# Task requirements
Your output should be the lines from the one that contains "di queste startup" to the end of the listing, transcribed exactly. Include nothing else.
Start of Supplied information
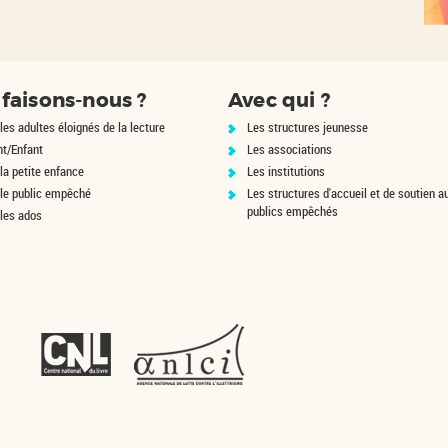
faisons-nous ?
Avec qui ?
les adultes éloignés de la lecture
Les structures jeunesse
nt/Enfant
Les associations
la petite enfance
Les institutions
 le public empêché
Les structures d'accueil et de soutien a
publics empêchés
 les ados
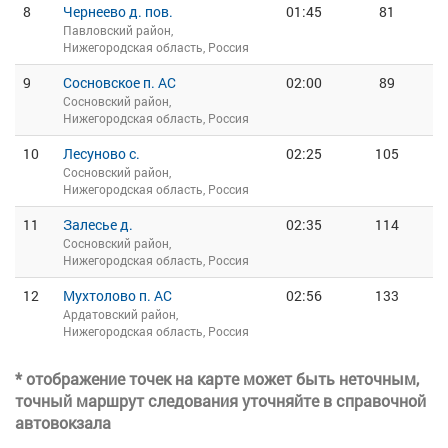
8
Чернеево д. пов.
01:45
81
Павловский район,
Нижегородская область, Россия
9
Сосновское п. АС
02:00
89
Сосновский район,
Нижегородская область, Россия
10
Лесуново с.
02:25
105
Сосновский район,
Нижегородская область, Россия
11
Залесье д.
02:35
114
Сосновский район,
Нижегородская область, Россия
12
Мухтолово п. АС
02:56
133
Ардатовский район,
Нижегородская область, Россия
* отображение точек на карте может быть неточным,
точный маршрут следования уточняйте в справочной
автовокзала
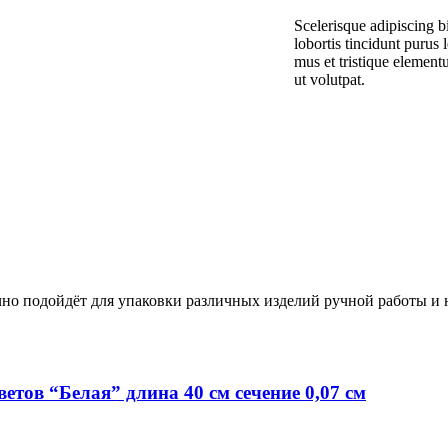
Scelerisque adipiscing b
lobortis tincidunt purus
mus et tristique element
ut volutpat.
но подойдёт для упаковки различных изделий ручной работы и 
етов “Белая” длина 40 см сечение 0,07 см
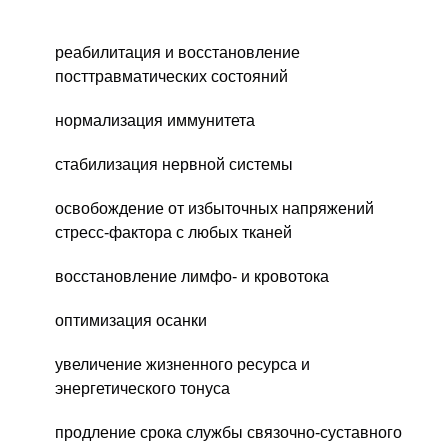
реабилитация и восстановление
посттравматических состояний
нормализация иммунитета
стабилизация нервной системы
освобождение от избыточных напряжений
стресс-фактора с любых тканей
восстановление лимфо- и кровотока
оптимизация осанки
увеличение жизненного ресурса и
энергетического тонуса
продление срока службы связочно-суставного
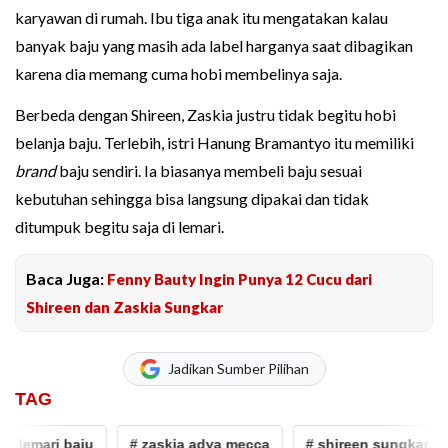
karyawan di rumah. Ibu tiga anak itu mengatakan kalau
banyak baju yang masih ada label harganya saat dibagikan
karena dia memang cuma hobi membelinya saja.
Berbeda dengan Shireen, Zaskia justru tidak begitu hobi
belanja baju. Terlebih, istri Hanung Bramantyo itu memiliki
brand
baju sendiri. Ia biasanya membeli baju sesuai
kebutuhan sehingga bisa langsung dipakai dan tidak
ditumpuk begitu saja di lemari.
Baca Juga:
Fenny Bauty Ingin Punya 12 Cucu dari
Shireen dan Zaskia Sungkar
Jadikan Sumber Pilihan
TAG
 lemari baju
# zaskia adya mecca
# shireen sungkar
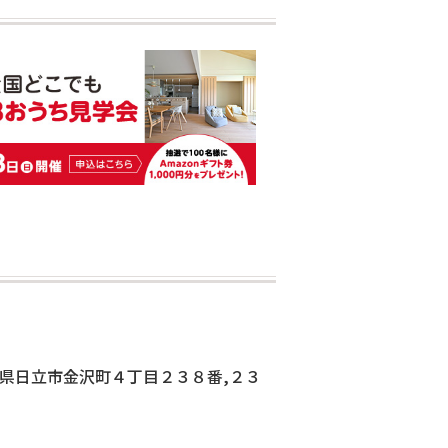
城県日立市金沢町４丁目２３８番,２３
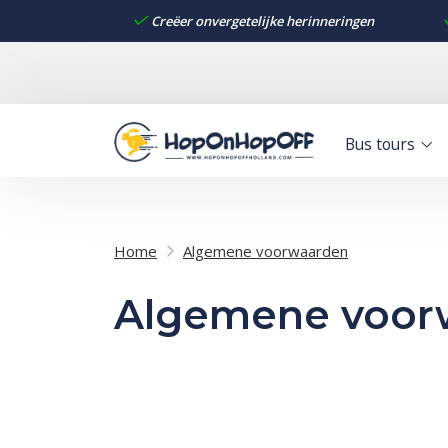
Creëer onvergetelijke herinneringen
Bus tours
Home
Algemene voorwaarden
Algemene voor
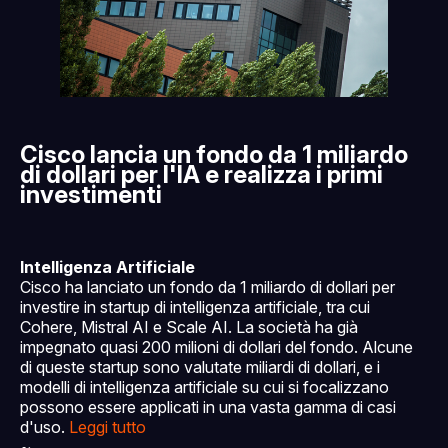
Cisco lancia un fondo da 1 miliardo
di dollari per l'IA e realizza i primi
investimenti
Intelligenza Artificiale
Cisco ha lanciato un fondo da 1 miliardo di dollari per
investire in startup di intelligenza artificiale, tra cui
Cohere, Mistral AI e Scale AI. La società ha già
impegnato quasi 200 milioni di dollari del fondo. Alcune
di queste startup sono valutate miliardi di dollari, e i
modelli di intelligenza artificiale su cui si focalizzano
possono essere applicati in una vasta gamma di casi
d'uso.
Leggi tutto
~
End of Supplied information
# Solution to this problem
di queste startup sono valutate miliardi di dollari, e i
modelli di intelligenza artificiale su cui si focalizzano
possono essere applicati in una vasta gamma di casi
d'uso.
Leggi tutto
~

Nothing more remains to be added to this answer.